Every line from the start of the listing below through the line that contains "Общий рейтинг (0)" is to be reproduced word for word.

--

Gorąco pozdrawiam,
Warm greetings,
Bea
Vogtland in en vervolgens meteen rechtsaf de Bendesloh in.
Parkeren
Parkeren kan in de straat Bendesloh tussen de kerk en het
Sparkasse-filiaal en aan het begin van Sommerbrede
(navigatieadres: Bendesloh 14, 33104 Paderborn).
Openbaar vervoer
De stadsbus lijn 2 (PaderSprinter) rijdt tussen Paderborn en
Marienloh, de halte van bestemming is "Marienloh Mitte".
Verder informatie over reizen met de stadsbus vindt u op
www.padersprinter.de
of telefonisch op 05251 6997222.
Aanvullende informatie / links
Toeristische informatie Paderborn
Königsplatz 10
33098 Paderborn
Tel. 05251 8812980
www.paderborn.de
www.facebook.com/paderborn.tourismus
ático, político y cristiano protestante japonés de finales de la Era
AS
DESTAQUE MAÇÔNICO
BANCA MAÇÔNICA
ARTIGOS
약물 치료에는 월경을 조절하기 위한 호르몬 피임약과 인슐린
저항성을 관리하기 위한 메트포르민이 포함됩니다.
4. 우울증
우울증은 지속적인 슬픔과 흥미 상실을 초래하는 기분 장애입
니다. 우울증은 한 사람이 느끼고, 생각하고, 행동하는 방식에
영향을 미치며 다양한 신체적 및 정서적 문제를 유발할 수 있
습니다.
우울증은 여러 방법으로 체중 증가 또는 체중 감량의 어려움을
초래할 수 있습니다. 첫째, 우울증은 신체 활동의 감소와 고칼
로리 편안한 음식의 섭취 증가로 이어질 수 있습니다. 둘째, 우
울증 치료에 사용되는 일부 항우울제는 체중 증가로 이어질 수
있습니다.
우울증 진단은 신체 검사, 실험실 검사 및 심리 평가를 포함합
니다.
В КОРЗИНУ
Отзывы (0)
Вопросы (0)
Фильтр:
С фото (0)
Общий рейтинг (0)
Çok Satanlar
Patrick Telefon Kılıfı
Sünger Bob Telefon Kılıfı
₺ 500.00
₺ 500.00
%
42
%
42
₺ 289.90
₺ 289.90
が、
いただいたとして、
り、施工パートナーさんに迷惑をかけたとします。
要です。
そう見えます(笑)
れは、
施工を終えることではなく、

--

[OUTPUT FOR THIS TASK]
Gorąco pozdrawiam,
Warm greetings,
Bea
Vogtland in en vervolgens meteen rechtsaf de Bendesloh in.
Parkeren
Parkeren kan in de straat Bendesloh tussen de kerk en het
Sparkasse-filiaal en aan het begin van Sommerbrede
(navigatieadres: Bendesloh 14, 33104 Paderborn).
Openbaar vervoer
De stadsbus lijn 2 (PaderSprinter) rijdt tussen Paderborn en
Marienloh, de halte van bestemming is "Marienloh Mitte".
Verder informatie over reizen met de stadsbus vindt u op
www.padersprinter.de
of telefonisch op 05251 6997222.
Aanvullende informatie / links
Toeristische informatie Paderborn
Königsplatz 10
33098 Paderborn
Tel. 05251 8812980
www.paderborn.de
www.facebook.com/paderborn.tourismus
ático, político y cristiano protestante japonés de finales de la Era
AS
DESTAQUE MAÇÔNICO
BANCA MAÇÔNICA
ARTIGOS
약물 치료에는 월경을 조절하기 위한 호르몬 피임약과 인슐린
저항성을 관리하기 위한 메트포르민이 포함됩니다.
4. 우울증
우울증은 지속적인 슬픔과 흥미 상실을 초래하는 기분 장애입
니다. 우울증은 한 사람이 느끼고, 생각하고, 행동하는 방식에
영향을 미치며 다양한 신체적 및 정서적 문제를 유발할 수 있
습니다.
우울증은 여러 방법으로 체중 증가 또는 체중 감량의 어려움을
초래할 수 있습니다. 첫째, 우울증은 신체 활동의 감소와 고칼
로리 편안한 음식의 섭취 증가로 이어질 수 있습니다. 둘째, 우
울증 치료에 사용되는 일부 항우울제는 체중 증가로 이어질 수
있습니다.
우울증 진단은 신체 검사, 실험실 검사 및 심리 평가를 포함합
니다.
В КОРЗИНУ
Отзывы (0)
Вопросы (0)
Фильтр:
С фото (0)
Общий рейтинг (0)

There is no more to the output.